Rapidement désarçonné par un De Caunes qui ne cesse de l’interrompre pour lui demander à brûle-pourpoint si François Hollande est un bon président ou pour placer des petites blagues, Bayrou finit par abandonner : « Vous voyez, conclut-il, visiblement dépité, vous contribuez aussi à ce que tout le monde s’en foute de l’Europe ! » On se récrie en rigolant et on passe à des choses plus importantes : les Twin-Twin, le groupe français qui a terminé dernier à l’Eurovision, aussi lisses et transparents qu’une baie vitrée, moins inventifs musicalement que Patrick Sébastien dans ses plus belles heures, arrivent sur le plateau à poil, le pénis caché par une chaussette, comme les Red Hot Chili Peppers à l’époque de leur Abbey Road E.P., sorti…en 1988… La provoc’ à la Canal, aujourd'hui, c'est du millésimé… Se tournant vers François Bayrou, Augustin Trapenard lui pose alors la question fatidique, la seule question qui vaille : « François Bayrou, on est entre nous, vous allez nous dire, vous avez évidemment voté pour Conchita Wurtz ? » Il est temps d'éteindre la télé. Ma semaine Canal+ est terminée.

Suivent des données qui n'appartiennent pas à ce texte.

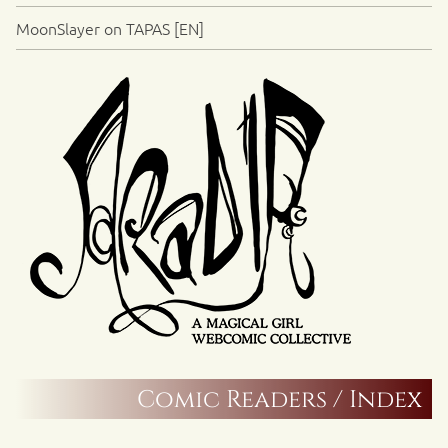
MoonSlayer on TAPAS [EN]
Comic Readers / Index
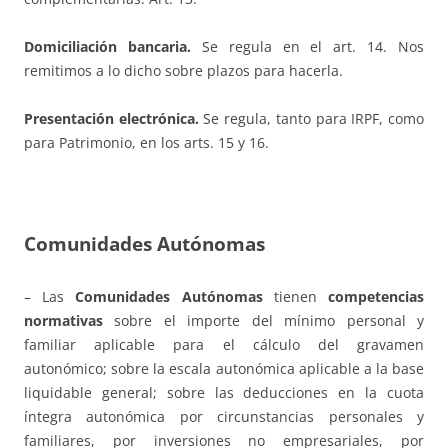
Domiciliación bancaria.
Se regula en el art. 14. Nos
remitimos a lo dicho sobre plazos para hacerla.
Presentación electrónica.
Se regula, tanto para IRPF, como
para Patrimonio, en los arts. 15 y 16.
Comunidades Autónomas
– Las
Comunidades Autónomas
tienen
competencias
normativas
sobre el importe del mínimo personal y
familiar aplicable para el cálculo del gravamen
autonómico; sobre la escala autonómica aplicable a la base
liquidable general; sobre las deducciones en la cuota
íntegra autonómica por circunstancias personales y
familiares, por inversiones no empresariales, por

Texte publié dans le magasine Causeur de juin 2014


5 commentaires:

  1. Excellente trouvaille votre " zapper entre La Septième Compagnie et un sketch de Kev Adams en écoutant du Daft Punk" je suis d'accord, autrement dit une grossièreté impénitente, un gougnafier auto-satisfait sur une cosmétique branchouille. C+ je ne m'y attarde plus tant j'ai fait le tour de mes rages. Mais quelqu'un devait témoigner pour les générations futures! La jeunesse actuelle ne les regardant même plus je pense! N'en pouvant plus de ce spectacle dégueulasse et torve! Merci aussi pour l'image de la roue de fortune avec Debord. Une perle!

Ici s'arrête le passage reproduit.